Jesus uses the language of hate one and love the other because Jesus often uses exaggerated language of “What side are you on??”

For example:

(Luke 14:26) – NIV

"If anyone comes to me and does not hate his father and mother, his wife and children, his brothers and sisters—yes, even his own life—he cannot be my disciple.

(Matthew 12:30) – NIV

"He who is not with me is against me, and he who does not gather with me scatters.

So Jesus sort of draws the line in the sand… What side are you on? Who are you hoarding for? Your own earthly Possessions or God?

Which one are you serving? Which one are you really living for?

Jesus is quite frankly not interested in divided loyalties.

Jesus once tells a rich man that if he wants to inherit the kingdom of heaven he has to sell all of his possession and come follow him.

Meaning…for that particular individual…his money had such a blinding grip on him, that he wasn’t going to see life for what it was really about until he got rid of it.

After the man walks away, this happens:

(Matthew 19:23-24) – NIV

23Then Jesus said to his disciples, "I tell you the truth, it is hard for a rich man to enter the kingdom of heaven. 24Again I tell you, it is easier for a camel to go through the eye of a needle than for a rich man to enter the kingdom of God."

That’s not to say every rich person should sell all their stuff right now, but that is to say that, if we’re honest, often our money gets in the way. When faced with a choice, we end up serving money.

We end up amassing money to make sure we can feel secure.

We end up buying more things and going to fancier places to make sure we feel better than our siblings and friends

And the list goes on. When we have it, and it’s there…so often we choose to serve MONEY rather than serve God.

Some people can do otherwise. There was a family at my former church who had a very large house, and I believe it’s exactly what God wanted for them. I believe God was incredibly proud of them for building that house.

Because they used it for him. All the time.

Two nights a week there were different ministries over at their house, using their space, using their yard

Almost every month of the year they were letting people with out a space to live stay with them, they frequently would even offer battered women a place to stay.

They were using wealth to make an incredible difference in this world (and the next), and it was awesome! I admire them so much.

But unfortunately, for a lot of us, that kind of thing never happens.

That last huge purchase we made probably isn’t going to make a big eternal difference and so on.


You are either going to serve God OR serve your possessions, and if you are noticing your heart drift more and more towards your possession, the obvious yet dangerous spiritual discipline would be to start giving some of it away.

Because who are you really serving?

And as it amasses, if you feel its grip on you getting tighter, then loosen the grip, and start giving some of it away.

OR, if you start feel YOUR own grip getting tighter on your own wallet, then realize you might already be serving the wrong of the two masters.

Because when we serve the wrong master, it all just eventually fizzles out

It’s like this: Do you ever think about how the best memories you have of Christmas are of Christmas morning or Christmas Eve (whenever you open gifts) Or…even right before you open gifts.

It’s kind of funny really.
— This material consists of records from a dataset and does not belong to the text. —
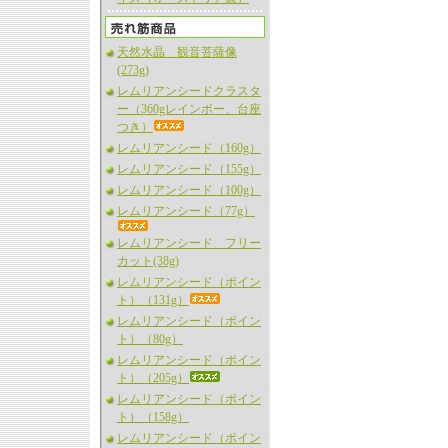
天然水晶 観音菩薩像
(273g)
レムリアンシードクラスタ
ー（360gレインボー、台座
つき）
レムリアンシード（160g）
レムリアンシード（155g）
レムリアンシード（100g）
レムリアンシード（77g）
レムリアンシード フリー
カット(38g)
レムリアンシード（ポイン
ト）（131g）
レムリアンシード（ポイン
ト）（80g）
レムリアンシード（ポイン
ト）（205g）
レムリアンシード（ポイン
ト）（158g）
レムリアンシード（ポイン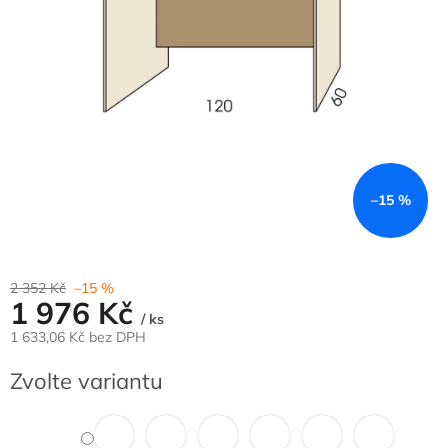
–15 %
2 352 Kč
–15 %
1 976 Kč
/ ks
1 633,06 Kč bez DPH
Měrná
Zvolte variantu
cena: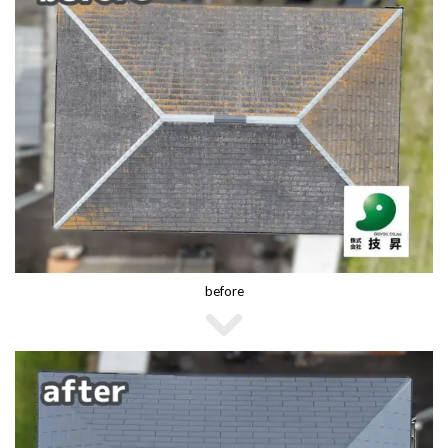
before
You’d think our best memories would be of Christmas afternoon. Or at least the evening of the 25th. When we finally started playing that brand new video game as kids, or you finally got your new Barbies out and started frolicking them around.

But it’s not. Our best memories are of the expectation of memories. Because by Dec. 26th, the excitement has already started to fade.

Because things on this earth just naturally get old. They rot. They rust. They expire. And they are ultimately not worth storing up.

So start doing some Christian hoarding. Start filling up some space in heaven instead. Start doing things that will matter there. Because in heaven…things don’t get old. They don’t expire. They don’t rust. And the excitement never ends.

That’s a worthy investment. Let’s pray.